Low temperature performance and sulfur resistance enhancement of Mn-Ce oxides supported on W-modified MWCNT for NH_3-SCR removal of NO_x

摘要

To eliminate nitrogen oxides (NO_X), composite carrier-supported catalysts (Mn-Ce/MWCNT-W) and traditional catalysts (Mn-Ce/MWCNT and W-Mn-Ce/MWCNT) were prepared using an ultrasonic impregnation method that preformed low-temperature ammonia-selective catalytic reduction (SCR) removal of NO_X. The promotion effects of MWCNT-W composite carriers for low temperature SCR activities and SO_2 tolerance of the catalysts were systematically investigated. Compared to traditional catalyst, Mn-Ce/MWCNT-W catalyst, with a 30% WO_X/MWCNT mass ratio, demonstrated improved SCR activity and high N_2-selectivity from 100°C to 200°C. A series of characterizations were carried out and it was found that there were more redox sites and the stronger the NH_3 adsorption capacity over the composite carrier-supported catalysts than traditional catalysts. Also, with this composite carrier-supported catalyst, the improvement of SCR reaction was considered to be from the abundance of high valence state Mn and well dispersed active components. Notably, compared to traditional catalyst, the composite carrier-supported catalyst exhibited the stronger sulfur resistance.
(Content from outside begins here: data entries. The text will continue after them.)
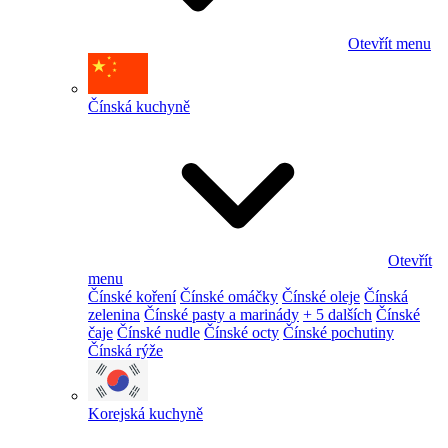
Otevřít menu
Čínská kuchyně
Otevřít
menu
Čínské koření
Čínské omáčky
Čínské oleje
Čínská
zelenina
Čínské pasty a marinády
+ 5 dalších
Čínské
čaje
Čínské nudle
Čínské octy
Čínské pochutiny
Čínská rýže
Korejská kuchyně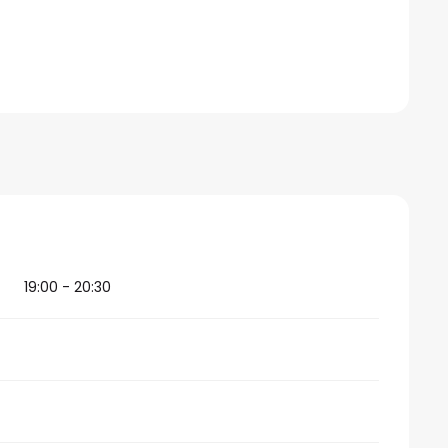
026
19:00 - 20:30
Thus, using MWCNT-W composite carriers to prepare Mn-Ce/MWCNT-W catalysts resulted in excellent NO_X conversion and SO_2 resistance at low temperatures. Implications: LT NH_3-SCR of NO_X is an effective way to remove NO_X from stationary sources. The physicochemical properties of the support not only affect a catalyst's LT SCR activity but also affect the catalyst's anti-poisoning performance. The modified carriers could promote active component dispersion, which is conducive to SCR reaction. However, for LT SCR reactions, few reports have addressed the design and preparation of composite carrier-supported catalysts. The goal of this study was to design and synthesize Mn-Ce/MWCNT-W catalysts and to observe the influence of composite support in Mn-based catalysts on LT SCR activity and sulfur resistance.